Fix: flush_signals() before kthread_run().
Signed-off-by: Philipp Reisner <philipp.reisner@linbit.com>
Signed-off-by: Lars Ellenberg <lars.ellenberg@linbit.com>
---
drivers/block/drbd/drbd_nl.c | 6 ++++++
1 file changed, 6 insertions(+)
diff --git a/drivers/block/drbd/drbd_nl.c b/drivers/block/drbd/drbd_nl.c
index 1b35c45..3f2e167 100644
--- a/drivers/block/drbd/drbd_nl.c
+++ b/drivers/block/drbd/drbd_nl.c
@@ -544,6 +544,12 @@ void conn_try_outdate_peer_async(struct drbd_connection *connection)
struct task_struct *opa;
kref_get(&connection->kref);
+ /* We may just have force_sig()'ed this thread
+ * to get it out of some blocking network function.
+ * Clear signals; otherwise kthread_run(), which internally uses
+ * wait_on_completion_killable(), will mistake our pending signal
+ * for a new fatal signal and fail. */
+ flush_signals(current);
opa = kthread_run(_try_outdate_peer_async, connection, "drbd_async_h");
if (IS_ERR(opa)) {
drbd_err(connection, "out of mem, failed to invoke fence-peer helper\n");
--
1.9.1
^ permalink raw reply related [flat|nested] 5+ messages in thread
* Re: [PATCH] drbd: fix regression 'out of mem, failed to invoke fence-peer helper'
2014-07-09 19:18 ` [PATCH] drbd: fix regression 'out of mem, failed to invoke fence-peer helper' Philipp Reisner
@ 2014-07-10 9:07 ` Jens Axboe
2014-07-10 9:53 ` Philipp Reisner
0 siblings, 1 reply; 5+ messages in thread
From: Jens Axboe @ 2014-07-10 9:07 UTC (permalink / raw)
To: Philipp Reisner, linux-kernel; +Cc: drbd-dev
On 2014-07-09 21:18, Philipp Reisner wrote:
> From: Lars Ellenberg <lars.ellenberg@linbit.com>
>
> Since linux kernel 3.13, kthread_run() internally uses
> wait_for_completion_killable().
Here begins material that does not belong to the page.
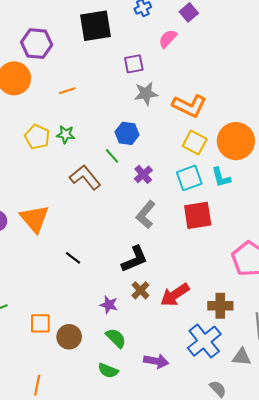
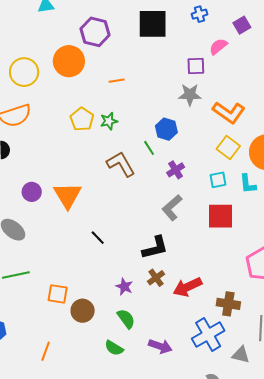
purple square: (134, 64) -> (196, 66), moved
green star: (66, 134) -> (109, 121), turned -30
cyan square: (189, 178) -> (218, 180), size x0.7

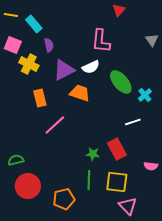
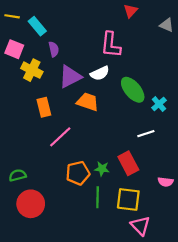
gray triangle: (152, 40) -> (167, 25), moved, turned -32
orange pentagon: (64, 199) -> (78, 173), moved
We sometimes may use kthread_run()
> while we still have a signal pending, which we used to kick our threads
> out of potentially blocking network functions, causing kthread_run() to
> mistake that as a new fatal signal and fail.
>
> Fix: flush_signals() before kthread_run().
Applied - should this have been marked stable, if it affects 3..13+ kernels?
--
Jens Axboe
^ permalink raw reply [flat|nested] 5+ messages in thread
* Re: [PATCH] drbd: fix regression 'out of mem, failed to invoke fence-peer helper'
2014-07-10 9:07 ` Jens Axboe
@ 2014-07-10 9:53 ` Philipp Reisner
2014-07-10 9:55 ` Jens Axboe
0 siblings, 1 reply; 5+ messages in thread
From: Philipp Reisner @ 2014-07-10 9:53 UTC (permalink / raw)
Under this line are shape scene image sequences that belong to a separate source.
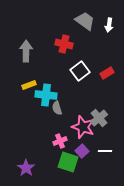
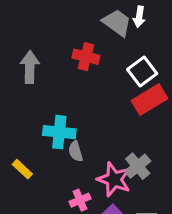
white arrow: (109, 25) -> (139, 17), moved
white square: (80, 71) -> (142, 71), moved
red rectangle: (107, 73) -> (150, 100), size x1.6
yellow rectangle: (29, 85) -> (22, 169), moved, turned 64

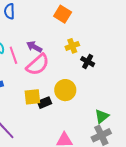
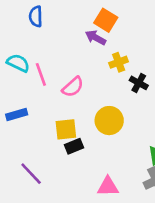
purple arrow: (34, 47) -> (96, 38), moved
pink semicircle: (38, 65) -> (73, 87), size x0.7
black rectangle: (45, 103) -> (74, 146), moved

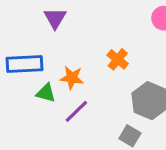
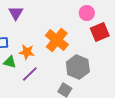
orange cross: (118, 59) -> (57, 40), size x1.6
To: Jens Axboe; +Cc: linux-kernel, drbd-dev
Am Donnerstag, 10. Juli 2014, 11:07:22 schrieb Jens Axboe:
> On 2014-07-09 21:18, Philipp Reisner wrote:
> > From: Lars Ellenberg <lars.ellenberg@linbit.com>
> >
> > Since linux kernel 3.13, kthread_run() internally uses
> > wait_for_completion_killable(). We sometimes may use kthread_run()
> > while we still have a signal pending, which we used to kick our threads
> > out of potentially blocking network functions, causing kthread_run() to
> > mistake that as a new fatal signal and fail.
> >
> > Fix: flush_signals() before kthread_run().
>
> Applied - should this have been marked stable, if it affects 3..13+ kernels?
Yes, you are right. It should go to the stable kernels since 3.13 as
well.
What is the correct way for me to mark it as stable when sending a patch?
-phil
^ permalink raw reply [flat|nested] 5+ messages in thread
* Re: [PATCH] drbd: fix regression 'out of mem, failed to invoke fence-peer helper'
2014-07-10 9:53 ` Philipp Reisner
@ 2014-07-10 9:55 ` Jens Axboe
0 siblings, 0 replies; 5+ messages in thread
From: Jens Axboe @ 2014-07-10 9:55 UTC (permalink / raw)
To: Philipp Reisner; +Cc: linux-kernel, drbd-dev
On 2014-07-10 11:53, Philipp Reisner wrote:
> Am Donnerstag, 10. Juli 2014, 11:07:22 schrieb Jens Axboe:
>> On 2014-07-09 21:18, Philipp Reisner wrote:
>>> From: Lars Ellenberg <lars.ellenberg@linbit.com>
>>>
>>> Since linux kernel 3.13, kthread_run() internally uses
>>> wait_for_completion_killable(). We sometimes may use kthread_run()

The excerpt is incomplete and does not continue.